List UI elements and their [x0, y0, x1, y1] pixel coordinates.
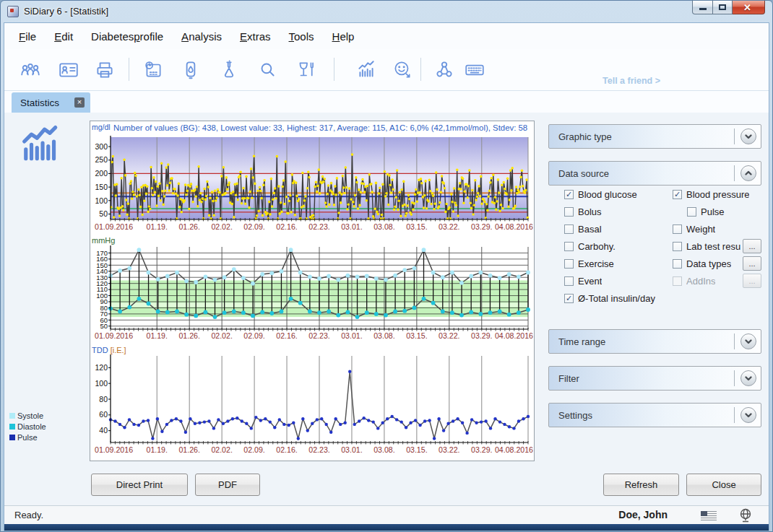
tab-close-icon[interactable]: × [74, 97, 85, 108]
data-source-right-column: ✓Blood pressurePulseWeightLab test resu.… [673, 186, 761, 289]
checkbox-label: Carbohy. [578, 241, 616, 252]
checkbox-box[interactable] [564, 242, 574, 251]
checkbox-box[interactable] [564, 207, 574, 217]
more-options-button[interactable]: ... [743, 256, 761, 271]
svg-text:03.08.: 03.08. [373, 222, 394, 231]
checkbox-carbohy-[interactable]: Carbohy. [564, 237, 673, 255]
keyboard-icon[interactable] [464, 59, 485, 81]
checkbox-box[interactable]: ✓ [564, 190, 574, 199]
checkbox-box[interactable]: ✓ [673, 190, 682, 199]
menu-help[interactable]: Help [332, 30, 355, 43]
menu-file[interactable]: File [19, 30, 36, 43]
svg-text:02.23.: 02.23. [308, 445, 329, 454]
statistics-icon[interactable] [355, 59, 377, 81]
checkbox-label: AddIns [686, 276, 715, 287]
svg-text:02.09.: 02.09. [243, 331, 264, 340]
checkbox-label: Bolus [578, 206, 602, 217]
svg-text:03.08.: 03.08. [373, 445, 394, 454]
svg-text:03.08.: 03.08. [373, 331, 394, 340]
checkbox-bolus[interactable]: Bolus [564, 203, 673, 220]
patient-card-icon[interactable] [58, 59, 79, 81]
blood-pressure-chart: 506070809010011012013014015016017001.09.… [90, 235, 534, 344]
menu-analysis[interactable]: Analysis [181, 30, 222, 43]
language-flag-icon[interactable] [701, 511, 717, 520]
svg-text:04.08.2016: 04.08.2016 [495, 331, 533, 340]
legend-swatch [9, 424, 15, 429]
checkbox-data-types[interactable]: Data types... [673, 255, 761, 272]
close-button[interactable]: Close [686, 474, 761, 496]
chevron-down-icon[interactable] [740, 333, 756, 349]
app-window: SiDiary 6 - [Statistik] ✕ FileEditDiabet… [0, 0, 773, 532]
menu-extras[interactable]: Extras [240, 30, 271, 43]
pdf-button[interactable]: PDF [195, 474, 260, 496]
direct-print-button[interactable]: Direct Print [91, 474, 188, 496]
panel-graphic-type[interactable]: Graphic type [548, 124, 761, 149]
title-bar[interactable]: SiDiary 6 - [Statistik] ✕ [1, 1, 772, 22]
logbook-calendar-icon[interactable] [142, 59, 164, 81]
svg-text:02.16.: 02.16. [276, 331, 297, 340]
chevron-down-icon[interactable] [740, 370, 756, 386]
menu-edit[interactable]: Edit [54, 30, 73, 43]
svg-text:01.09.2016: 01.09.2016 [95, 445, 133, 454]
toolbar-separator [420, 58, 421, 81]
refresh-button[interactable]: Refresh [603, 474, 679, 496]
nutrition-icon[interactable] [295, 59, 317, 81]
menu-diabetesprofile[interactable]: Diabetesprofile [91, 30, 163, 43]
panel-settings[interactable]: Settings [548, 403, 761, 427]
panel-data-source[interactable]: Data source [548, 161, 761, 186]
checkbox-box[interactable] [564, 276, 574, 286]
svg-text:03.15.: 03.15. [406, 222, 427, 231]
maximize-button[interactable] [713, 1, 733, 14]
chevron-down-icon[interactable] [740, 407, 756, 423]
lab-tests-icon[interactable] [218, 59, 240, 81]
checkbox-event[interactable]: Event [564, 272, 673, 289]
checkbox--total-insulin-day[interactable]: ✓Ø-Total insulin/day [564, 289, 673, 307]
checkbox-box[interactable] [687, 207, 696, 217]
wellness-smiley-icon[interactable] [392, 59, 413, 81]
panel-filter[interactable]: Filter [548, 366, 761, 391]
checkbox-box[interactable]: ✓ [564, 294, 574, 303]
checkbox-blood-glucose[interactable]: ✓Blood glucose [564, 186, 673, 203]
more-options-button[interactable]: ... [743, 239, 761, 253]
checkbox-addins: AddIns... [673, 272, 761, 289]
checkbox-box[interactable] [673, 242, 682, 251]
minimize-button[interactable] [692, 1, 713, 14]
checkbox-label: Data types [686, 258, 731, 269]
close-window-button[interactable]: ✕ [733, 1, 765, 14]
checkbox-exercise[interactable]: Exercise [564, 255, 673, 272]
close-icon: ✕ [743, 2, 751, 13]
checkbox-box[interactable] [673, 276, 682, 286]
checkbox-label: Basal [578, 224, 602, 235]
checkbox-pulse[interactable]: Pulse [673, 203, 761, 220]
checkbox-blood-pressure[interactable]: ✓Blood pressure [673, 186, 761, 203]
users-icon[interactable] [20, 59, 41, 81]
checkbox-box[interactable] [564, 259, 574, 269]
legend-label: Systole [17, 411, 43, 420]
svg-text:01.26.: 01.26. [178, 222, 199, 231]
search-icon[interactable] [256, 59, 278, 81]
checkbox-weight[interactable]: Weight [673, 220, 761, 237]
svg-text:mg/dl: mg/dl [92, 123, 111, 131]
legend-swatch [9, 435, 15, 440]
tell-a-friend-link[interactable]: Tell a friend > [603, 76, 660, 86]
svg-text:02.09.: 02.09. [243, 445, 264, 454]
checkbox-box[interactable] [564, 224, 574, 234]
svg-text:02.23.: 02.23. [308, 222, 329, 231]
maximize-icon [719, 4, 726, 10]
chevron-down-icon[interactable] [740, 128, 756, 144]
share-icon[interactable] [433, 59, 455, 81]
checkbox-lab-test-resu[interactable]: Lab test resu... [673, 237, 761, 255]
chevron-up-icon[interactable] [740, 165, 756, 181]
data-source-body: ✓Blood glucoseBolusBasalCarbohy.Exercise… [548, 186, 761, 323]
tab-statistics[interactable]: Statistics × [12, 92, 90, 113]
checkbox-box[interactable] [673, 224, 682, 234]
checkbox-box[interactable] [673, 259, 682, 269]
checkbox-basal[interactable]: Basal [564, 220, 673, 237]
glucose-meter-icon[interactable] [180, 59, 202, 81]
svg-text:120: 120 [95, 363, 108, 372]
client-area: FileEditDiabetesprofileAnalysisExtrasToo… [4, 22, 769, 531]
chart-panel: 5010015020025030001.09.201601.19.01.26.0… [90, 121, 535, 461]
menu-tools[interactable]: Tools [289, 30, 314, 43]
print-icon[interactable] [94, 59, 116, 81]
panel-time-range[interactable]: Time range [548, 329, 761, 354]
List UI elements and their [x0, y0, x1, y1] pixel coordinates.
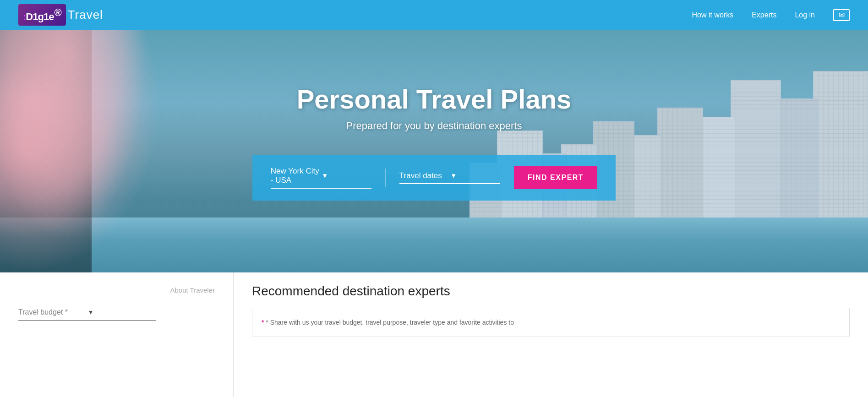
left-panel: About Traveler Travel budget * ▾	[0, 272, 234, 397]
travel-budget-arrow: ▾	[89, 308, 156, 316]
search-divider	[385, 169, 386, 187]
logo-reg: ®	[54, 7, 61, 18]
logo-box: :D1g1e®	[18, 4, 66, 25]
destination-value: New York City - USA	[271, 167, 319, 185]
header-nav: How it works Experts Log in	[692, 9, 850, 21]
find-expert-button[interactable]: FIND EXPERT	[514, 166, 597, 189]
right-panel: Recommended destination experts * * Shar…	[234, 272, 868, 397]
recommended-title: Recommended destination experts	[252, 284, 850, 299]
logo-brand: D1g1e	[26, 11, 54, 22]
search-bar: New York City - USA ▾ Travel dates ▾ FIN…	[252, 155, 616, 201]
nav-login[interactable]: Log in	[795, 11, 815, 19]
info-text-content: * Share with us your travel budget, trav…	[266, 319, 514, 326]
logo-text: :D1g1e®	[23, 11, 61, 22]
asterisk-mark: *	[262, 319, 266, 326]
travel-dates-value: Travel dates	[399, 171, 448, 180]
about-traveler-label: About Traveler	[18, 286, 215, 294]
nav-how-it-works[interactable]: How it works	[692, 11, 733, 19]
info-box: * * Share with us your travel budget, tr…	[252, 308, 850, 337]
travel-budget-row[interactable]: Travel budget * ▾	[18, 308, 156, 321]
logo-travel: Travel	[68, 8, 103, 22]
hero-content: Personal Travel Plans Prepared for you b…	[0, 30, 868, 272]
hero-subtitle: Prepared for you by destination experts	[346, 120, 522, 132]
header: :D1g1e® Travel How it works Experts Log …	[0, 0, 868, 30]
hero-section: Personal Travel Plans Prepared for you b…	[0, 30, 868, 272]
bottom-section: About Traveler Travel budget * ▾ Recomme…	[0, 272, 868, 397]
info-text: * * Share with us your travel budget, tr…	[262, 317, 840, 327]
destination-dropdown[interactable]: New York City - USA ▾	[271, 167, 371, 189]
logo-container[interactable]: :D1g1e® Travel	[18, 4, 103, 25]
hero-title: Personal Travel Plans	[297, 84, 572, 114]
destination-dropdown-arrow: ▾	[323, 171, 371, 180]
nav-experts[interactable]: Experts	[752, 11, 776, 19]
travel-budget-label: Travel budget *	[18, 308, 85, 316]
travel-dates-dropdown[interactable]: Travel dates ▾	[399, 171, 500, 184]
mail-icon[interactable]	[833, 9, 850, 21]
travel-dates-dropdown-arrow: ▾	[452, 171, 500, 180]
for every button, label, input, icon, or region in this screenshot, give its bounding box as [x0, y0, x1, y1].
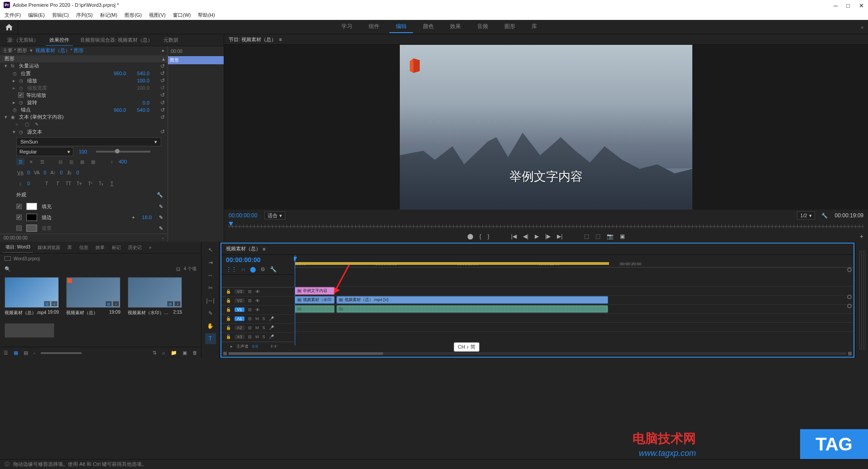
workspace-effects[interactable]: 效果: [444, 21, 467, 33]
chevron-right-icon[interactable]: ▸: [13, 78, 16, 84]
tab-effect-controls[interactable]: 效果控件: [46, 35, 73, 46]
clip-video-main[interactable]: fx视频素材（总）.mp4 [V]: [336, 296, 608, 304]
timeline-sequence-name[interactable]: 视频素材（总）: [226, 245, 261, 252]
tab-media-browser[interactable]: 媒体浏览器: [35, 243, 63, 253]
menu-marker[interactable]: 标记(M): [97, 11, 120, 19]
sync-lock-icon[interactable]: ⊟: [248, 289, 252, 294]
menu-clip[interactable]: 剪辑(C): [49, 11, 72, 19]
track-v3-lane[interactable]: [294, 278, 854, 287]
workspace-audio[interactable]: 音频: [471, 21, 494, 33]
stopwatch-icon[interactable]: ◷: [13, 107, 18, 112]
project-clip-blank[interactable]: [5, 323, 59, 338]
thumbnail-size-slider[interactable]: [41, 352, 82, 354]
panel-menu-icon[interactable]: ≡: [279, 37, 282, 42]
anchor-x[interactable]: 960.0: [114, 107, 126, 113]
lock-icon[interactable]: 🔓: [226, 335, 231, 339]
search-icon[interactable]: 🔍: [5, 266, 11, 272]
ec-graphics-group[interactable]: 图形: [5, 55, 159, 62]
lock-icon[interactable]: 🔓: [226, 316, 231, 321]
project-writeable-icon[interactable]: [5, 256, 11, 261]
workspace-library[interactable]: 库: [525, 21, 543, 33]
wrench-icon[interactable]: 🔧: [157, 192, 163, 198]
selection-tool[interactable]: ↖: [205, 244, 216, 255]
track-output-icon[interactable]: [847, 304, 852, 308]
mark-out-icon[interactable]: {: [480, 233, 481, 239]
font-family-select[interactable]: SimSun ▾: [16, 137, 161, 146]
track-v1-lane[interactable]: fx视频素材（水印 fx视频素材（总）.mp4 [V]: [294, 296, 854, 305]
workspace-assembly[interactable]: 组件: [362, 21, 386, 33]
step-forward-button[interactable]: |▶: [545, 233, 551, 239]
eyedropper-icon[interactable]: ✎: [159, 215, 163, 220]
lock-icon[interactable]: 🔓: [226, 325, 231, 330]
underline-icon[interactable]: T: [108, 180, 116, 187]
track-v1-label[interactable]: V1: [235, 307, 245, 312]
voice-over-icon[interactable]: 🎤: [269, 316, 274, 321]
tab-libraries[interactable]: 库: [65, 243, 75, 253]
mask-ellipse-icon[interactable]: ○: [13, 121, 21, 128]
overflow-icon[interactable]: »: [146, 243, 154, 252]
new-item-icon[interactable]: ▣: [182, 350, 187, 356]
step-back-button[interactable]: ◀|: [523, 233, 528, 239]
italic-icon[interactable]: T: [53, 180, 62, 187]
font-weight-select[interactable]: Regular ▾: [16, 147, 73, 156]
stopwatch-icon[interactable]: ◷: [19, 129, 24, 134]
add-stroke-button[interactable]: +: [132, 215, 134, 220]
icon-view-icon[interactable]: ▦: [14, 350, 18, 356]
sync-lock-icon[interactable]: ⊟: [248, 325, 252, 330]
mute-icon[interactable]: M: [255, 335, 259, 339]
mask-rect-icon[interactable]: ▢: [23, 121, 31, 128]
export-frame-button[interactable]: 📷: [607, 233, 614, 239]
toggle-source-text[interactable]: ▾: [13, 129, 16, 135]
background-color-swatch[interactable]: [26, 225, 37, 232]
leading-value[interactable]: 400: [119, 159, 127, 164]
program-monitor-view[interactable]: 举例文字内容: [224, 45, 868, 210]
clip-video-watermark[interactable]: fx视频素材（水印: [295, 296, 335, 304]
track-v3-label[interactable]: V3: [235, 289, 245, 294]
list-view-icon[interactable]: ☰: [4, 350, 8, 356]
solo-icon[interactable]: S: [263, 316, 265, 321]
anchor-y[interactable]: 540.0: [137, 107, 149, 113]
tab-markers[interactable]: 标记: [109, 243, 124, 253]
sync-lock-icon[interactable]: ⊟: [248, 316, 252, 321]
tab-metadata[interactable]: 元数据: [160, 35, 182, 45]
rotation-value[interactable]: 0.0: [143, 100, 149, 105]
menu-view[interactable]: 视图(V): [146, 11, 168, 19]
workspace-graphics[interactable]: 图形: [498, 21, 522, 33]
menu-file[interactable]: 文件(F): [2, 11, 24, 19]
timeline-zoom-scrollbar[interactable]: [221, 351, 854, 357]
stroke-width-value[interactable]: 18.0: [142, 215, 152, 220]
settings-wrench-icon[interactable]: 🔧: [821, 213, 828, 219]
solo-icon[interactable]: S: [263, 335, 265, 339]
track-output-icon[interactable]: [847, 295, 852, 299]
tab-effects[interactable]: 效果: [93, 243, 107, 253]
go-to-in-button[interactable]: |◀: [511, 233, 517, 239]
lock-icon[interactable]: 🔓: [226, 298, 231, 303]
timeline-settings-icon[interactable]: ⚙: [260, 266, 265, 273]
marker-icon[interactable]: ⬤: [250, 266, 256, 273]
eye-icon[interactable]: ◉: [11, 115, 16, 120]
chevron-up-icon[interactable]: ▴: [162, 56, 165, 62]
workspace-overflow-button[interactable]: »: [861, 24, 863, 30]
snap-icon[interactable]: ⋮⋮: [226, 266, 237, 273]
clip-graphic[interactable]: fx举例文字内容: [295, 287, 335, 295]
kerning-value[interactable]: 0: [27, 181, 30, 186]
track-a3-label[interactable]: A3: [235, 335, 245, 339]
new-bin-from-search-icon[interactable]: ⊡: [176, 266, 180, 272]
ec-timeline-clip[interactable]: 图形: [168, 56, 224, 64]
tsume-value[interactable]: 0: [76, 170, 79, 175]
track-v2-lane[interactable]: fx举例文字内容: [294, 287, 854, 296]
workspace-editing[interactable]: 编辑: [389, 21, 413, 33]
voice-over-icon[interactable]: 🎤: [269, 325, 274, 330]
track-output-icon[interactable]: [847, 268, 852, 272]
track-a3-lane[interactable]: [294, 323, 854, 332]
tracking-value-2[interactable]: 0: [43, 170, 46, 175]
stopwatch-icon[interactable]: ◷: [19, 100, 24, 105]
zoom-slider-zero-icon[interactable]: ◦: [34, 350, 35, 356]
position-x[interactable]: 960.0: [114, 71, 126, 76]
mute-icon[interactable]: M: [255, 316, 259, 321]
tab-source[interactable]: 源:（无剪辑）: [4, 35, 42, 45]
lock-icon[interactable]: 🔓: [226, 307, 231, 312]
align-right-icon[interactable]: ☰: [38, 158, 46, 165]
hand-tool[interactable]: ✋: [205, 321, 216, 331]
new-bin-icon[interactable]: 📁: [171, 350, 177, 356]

# What is needed
Of the lines in the listing, some hold the word "City". Report how many, and only that.

# The completed task
3